⟨

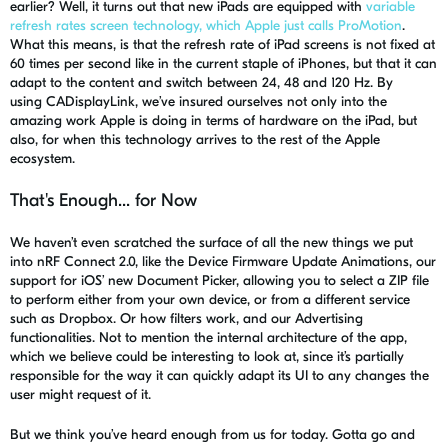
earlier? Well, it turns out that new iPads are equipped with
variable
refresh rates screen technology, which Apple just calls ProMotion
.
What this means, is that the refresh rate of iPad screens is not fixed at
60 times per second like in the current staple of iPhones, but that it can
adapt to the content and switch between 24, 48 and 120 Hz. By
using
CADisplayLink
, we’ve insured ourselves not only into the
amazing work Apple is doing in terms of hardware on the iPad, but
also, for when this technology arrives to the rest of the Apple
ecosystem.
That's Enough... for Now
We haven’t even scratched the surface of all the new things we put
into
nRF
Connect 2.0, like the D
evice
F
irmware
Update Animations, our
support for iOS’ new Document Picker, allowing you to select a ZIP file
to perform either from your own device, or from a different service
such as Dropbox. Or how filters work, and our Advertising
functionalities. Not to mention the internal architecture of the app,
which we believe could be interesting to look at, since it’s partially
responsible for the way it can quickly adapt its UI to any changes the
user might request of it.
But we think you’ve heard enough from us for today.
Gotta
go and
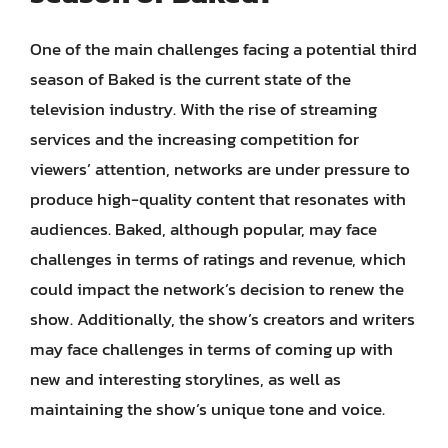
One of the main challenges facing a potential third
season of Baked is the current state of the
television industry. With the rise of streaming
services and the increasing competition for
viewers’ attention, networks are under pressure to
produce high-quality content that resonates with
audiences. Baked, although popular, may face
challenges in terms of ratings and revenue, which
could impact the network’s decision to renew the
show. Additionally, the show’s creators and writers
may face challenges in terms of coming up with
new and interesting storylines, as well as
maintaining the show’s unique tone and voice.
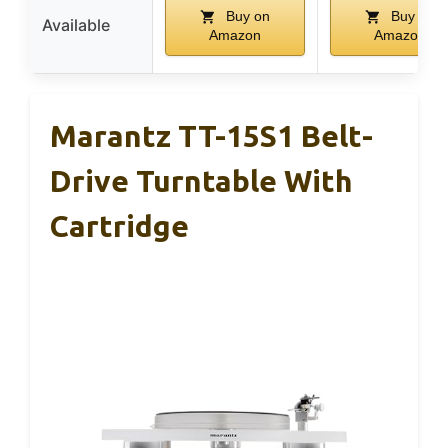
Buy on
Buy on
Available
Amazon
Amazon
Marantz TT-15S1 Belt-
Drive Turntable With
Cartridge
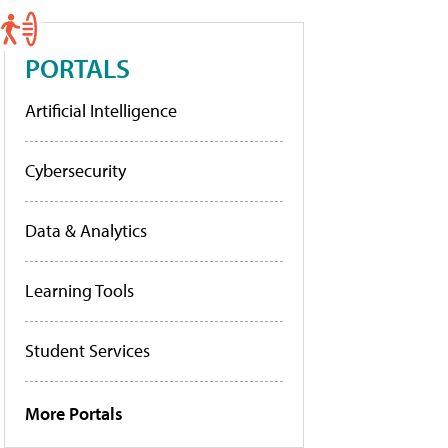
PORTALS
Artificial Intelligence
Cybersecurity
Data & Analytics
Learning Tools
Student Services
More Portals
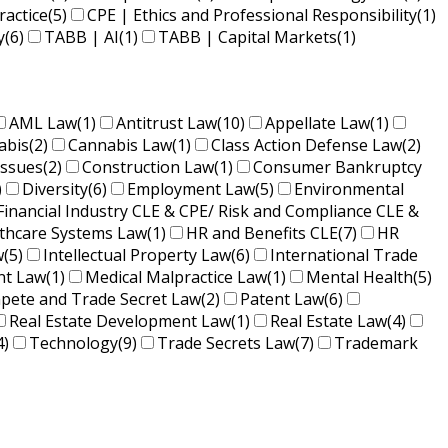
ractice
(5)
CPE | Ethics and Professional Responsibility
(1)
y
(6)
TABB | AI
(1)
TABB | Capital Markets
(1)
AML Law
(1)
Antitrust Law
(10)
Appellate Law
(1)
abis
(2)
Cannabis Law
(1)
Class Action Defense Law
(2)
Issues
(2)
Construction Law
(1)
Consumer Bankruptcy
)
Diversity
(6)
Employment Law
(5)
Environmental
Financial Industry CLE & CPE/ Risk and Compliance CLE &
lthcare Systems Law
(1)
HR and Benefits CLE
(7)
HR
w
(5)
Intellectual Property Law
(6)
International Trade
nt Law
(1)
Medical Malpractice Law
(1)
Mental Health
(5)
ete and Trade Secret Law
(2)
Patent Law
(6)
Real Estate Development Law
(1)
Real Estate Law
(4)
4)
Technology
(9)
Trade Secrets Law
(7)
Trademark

⟩

Give the records above again verbatim, pictures omitted.

→ **SOLUTION FOR THIS PROBLEM**
earlier? Well, it turns out that new iPads are equipped with
variable
refresh rates screen technology, which Apple just calls ProMotion
.
What this means, is that the refresh rate of iPad screens is not fixed at
60 times per second like in the current staple of iPhones, but that it can
adapt to the content and switch between 24, 48 and 120 Hz. By
using
CADisplayLink
, we’ve insured ourselves not only into the
amazing work Apple is doing in terms of hardware on the iPad, but
also, for when this technology arrives to the rest of the Apple
ecosystem.
That's Enough... for Now
We haven’t even scratched the surface of all the new things we put
into
nRF
Connect 2.0, like the D
evice
F
irmware
Update Animations, our
support for iOS’ new Document Picker, allowing you to select a ZIP file
to perform either from your own device, or from a different service
such as Dropbox. Or how filters work, and our Advertising
functionalities. Not to mention the internal architecture of the app,
which we believe could be interesting to look at, since it’s partially
responsible for the way it can quickly adapt its UI to any changes the
user might request of it.
But we think you’ve heard enough from us for today.
Gotta
go and
One of the main challenges facing a potential third
season of Baked is the current state of the
television industry. With the rise of streaming
services and the increasing competition for
viewers’ attention, networks are under pressure to
produce high-quality content that resonates with
audiences. Baked, although popular, may face
challenges in terms of ratings and revenue, which
could impact the network’s decision to renew the
show. Additionally, the show’s creators and writers
may face challenges in terms of coming up with
new and interesting storylines, as well as
maintaining the show’s unique tone and voice.
Buy on
Buy on
Available
Amazon
Amazon
Marantz TT-15S1 Belt-
Drive Turntable With
Cartridge
PORTALS
Artificial Intelligence
Cybersecurity
Data & Analytics
Learning Tools
Student Services
More Portals
ractice
(5)
CPE | Ethics and Professional Responsibility
(1)
y
(6)
TABB | AI
(1)
TABB | Capital Markets
(1)
AML Law
(1)
Antitrust Law
(10)
Appellate Law
(1)
abis
(2)
Cannabis Law
(1)
Class Action Defense Law
(2)
Issues
(2)
Construction Law
(1)
Consumer Bankruptcy
)
Diversity
(6)
Employment Law
(5)
Environmental
Financial Industry CLE & CPE/ Risk and Compliance CLE &
lthcare Systems Law
(1)
HR and Benefits CLE
(7)
HR
w
(5)
Intellectual Property Law
(6)
International Trade
nt Law
(1)
Medical Malpractice Law
(1)
Mental Health
(5)
ete and Trade Secret Law
(2)
Patent Law
(6)
Real Estate Development Law
(1)
Real Estate Law
(4)
4)
Technology
(9)
Trade Secrets Law
(7)
Trademark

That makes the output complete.